Joe and Marly stood watching. They didn't try to talk, and Mr. Chris didn't say any more, either, for a while. The saw's humming was almost a scream as it got near the center of the trunk. Mr. Chris leaned close to Marly's ear. "When she falls, we'll count the rings and see just how old she is," he said.

A red squirrel began scolding from another tree. Mr. Chris looked up and shook his fist, laughing. "It's all right, old fellow," he called. "We're leaving you your butternut tree. But this old maple is going to come home with us and keep us warm this winter."

The squirrel sat looking at him, its paws folded in front as if it might be saying its prayers. Then the great maple began to crack and groan, and the squirrel turned and vanished into a hole. Fritz shouted, "Watch out! She's coming down!"

Like a giant, the great tree fell. Its immense dead limbs struck the ground first and broke, crashing, and it sagged and roared and seemed to fight with the air. For a minute it lay trembling all over. Then it was still.

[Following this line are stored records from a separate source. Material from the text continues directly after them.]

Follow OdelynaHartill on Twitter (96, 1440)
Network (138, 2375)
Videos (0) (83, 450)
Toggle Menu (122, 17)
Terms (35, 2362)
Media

Marly wanted to cry. But Joe laughed and yelled, "Hurrah! Boy, oh boy!" and before the tree had really settled down, he was into the branches. And then he was counting the rings. That tree had been growing for over a hundred years.

It was dusk as they started for home. Now that the saw had ceased to whine, the silence seemed immense and wonderful. They could hear the rustling of the trees that still stood up straight into the air.

Suddenly, just as they came to the hummocky place, Joe clutched Marly's arm. And then, without warning, he laid his hand hard across her mouth, whispering, "Sssssh!"